With just a few commands
Fri Jul 30 2010, 12:26

LINUX USERS can banish forever Adobe's Flash Player cookies, which can be a good idea because, for one thing, as a plugin Flash doesn't observe web browsers' Private Browsing modes.

Like other kinds of web cookies, you have no idea what these are doing, but it's a fair bet that they might enable inquisitive websites to track your browsing habits. However, you can find and delete these Flash cookies. You can also banish them forever, if you're using Linux.

Open a Terminal window and use the su command to gain superuser access, that is, root user status. If you're running Ubuntu or another Linux distro that follows that philosophy about superuser access, just prefix all of these commands with sudo instead.

To find the Flash Player cookies on your system, use the command find -iname '*.sol' and that should list a bunch of files under the ./.macromedia subdirectory under your /home/userid directory. It is likely that there will be a lot of them.

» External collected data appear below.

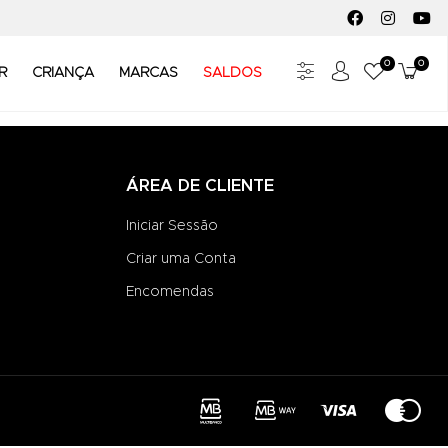
FACEBOOK SOC
INSTAGR
YO
0
0
Meus Fav
Carr
R
CRIANÇA
MARCAS
SALDOS
ÁREA DE CLIENTE
Iniciar Sessão
Criar uma Conta
Encomendas
ICON
ICON
ICO
ICON
ICON-
ICON-
ICO
ICON-
MBWAY
VISA-
MAS
MULTIBANCO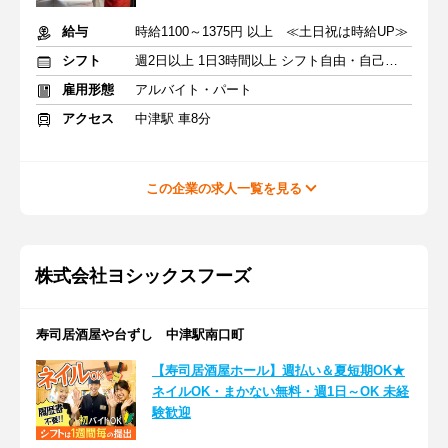
給与
時給1100～1375円 以上 ≪土日祝は時給UP≫
シフト
週2日以上 1日3時間以上 シフト自由・自己申告
雇用形態
アルバイト・パート
アクセス
中津駅 車8分
この企業の求人一覧を見る
株式会社ヨシックスフーズ
寿司居酒屋や台ずし 中津駅南口町
【寿司居酒屋ホール】週払い＆夏短期OK★
ネイルOK・まかない無料・週1日～OK 未経
験歓迎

You'll probably want to delete all of these, but you don't want to break anything so you might want to back them up first. To do that, use the commands mkdir ./.macromedia.sav and cp -a ./.macromedia/* ./.macromedia.sav/.

Then you can delete that directory and all of those Flash Player cookie files by using rm -rf ./.macromedia. Always be careful when using the rm -rf command.

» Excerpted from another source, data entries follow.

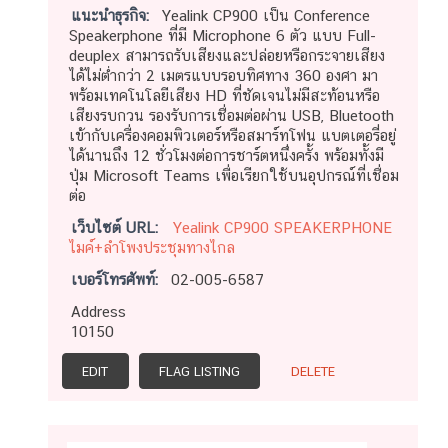
แนะนำธุรกิจ:
Yealink CP900 เป็น Conference
Speakerphone ที่มี Microphone 6 ตัว แบบ Full-
deuplex สามารถรับเสียงและปล่อยหรือกระจายเสียง
ได้ไม่ต่ำกว่า 2 เมตรแบบรอบทิศทาง 360 องศา มา
พร้อมเทคโนโลยีเสียง HD ที่ชัดเจนไม่มีสะท้อนหรือ
เสียงรบกวน รองรับการเชื่อมต่อผ่าน USB, Bluetooth
เข้ากับเครื่องคอมพิวเตอร์หรือสมาร์ทโฟน แบตเตอรี่อยู่
ได้นานถึง 12 ชั่วโมงต่อการชาร์ตหนึ่งครั้ง พร้อมทั้งมี
ปุ่ม Microsoft Teams เพื่อเรียกใช้บนอุปกรณ์ที่เชื่อม
ต่อ
เว็บไซต์ URL:
Yealink CP900 SPEAKERPHONE
ไมค์+ลำโพงประชุมทางไกล
เบอร์โทรศัพท์:
02-005-6587
Address
10150
EDIT
FLAG LISTING
DELETE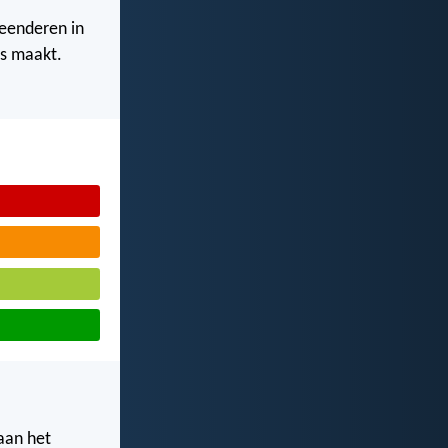
eenderen in
es maakt.
aan het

Now, link that directory to /dev/null with ln -s /dev/null ./.macromedia and, if you want, check to see that it worked with ls -al ./.macromedia. That should return ./.macromedia -> /dev/null just like you want.

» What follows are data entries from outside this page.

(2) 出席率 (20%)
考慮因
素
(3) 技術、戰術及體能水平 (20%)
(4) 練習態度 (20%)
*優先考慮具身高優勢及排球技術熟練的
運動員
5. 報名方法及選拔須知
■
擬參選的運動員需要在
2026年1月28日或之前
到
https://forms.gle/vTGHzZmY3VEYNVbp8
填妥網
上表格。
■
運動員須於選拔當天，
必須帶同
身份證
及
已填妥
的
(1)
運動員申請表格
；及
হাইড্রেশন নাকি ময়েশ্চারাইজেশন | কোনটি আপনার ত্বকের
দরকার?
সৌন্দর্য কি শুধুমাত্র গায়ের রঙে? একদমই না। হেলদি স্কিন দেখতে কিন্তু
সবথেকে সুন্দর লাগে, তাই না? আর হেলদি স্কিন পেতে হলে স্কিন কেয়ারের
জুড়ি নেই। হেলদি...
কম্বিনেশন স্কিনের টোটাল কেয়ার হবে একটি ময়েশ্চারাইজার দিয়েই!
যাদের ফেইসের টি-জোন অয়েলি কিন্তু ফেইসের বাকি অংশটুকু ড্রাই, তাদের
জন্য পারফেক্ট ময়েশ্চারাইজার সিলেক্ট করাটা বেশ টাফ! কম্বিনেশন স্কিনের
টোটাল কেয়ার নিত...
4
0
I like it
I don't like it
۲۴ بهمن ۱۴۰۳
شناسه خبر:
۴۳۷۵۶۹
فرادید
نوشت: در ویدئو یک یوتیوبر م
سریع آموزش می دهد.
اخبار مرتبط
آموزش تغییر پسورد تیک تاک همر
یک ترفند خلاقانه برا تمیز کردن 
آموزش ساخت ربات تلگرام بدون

At this point you can close and reopen your web browser and surf around the web to make sure you can still see Flash content.

In the unlikely event that you want to back this out, you can use mv ./.macromedia.sav ./.macromedia and chown userid:userid ./.macromedia, where userid is your own non-root user ID, to put the Flash Player files back.

When you're satisfied that this hasn't broken Flash, you can use rm -rf ./.macromedia.sav to delete the backup you made earlier.

You can also do the same thing with your ./.adobe/Flash_Player directory, if you have one.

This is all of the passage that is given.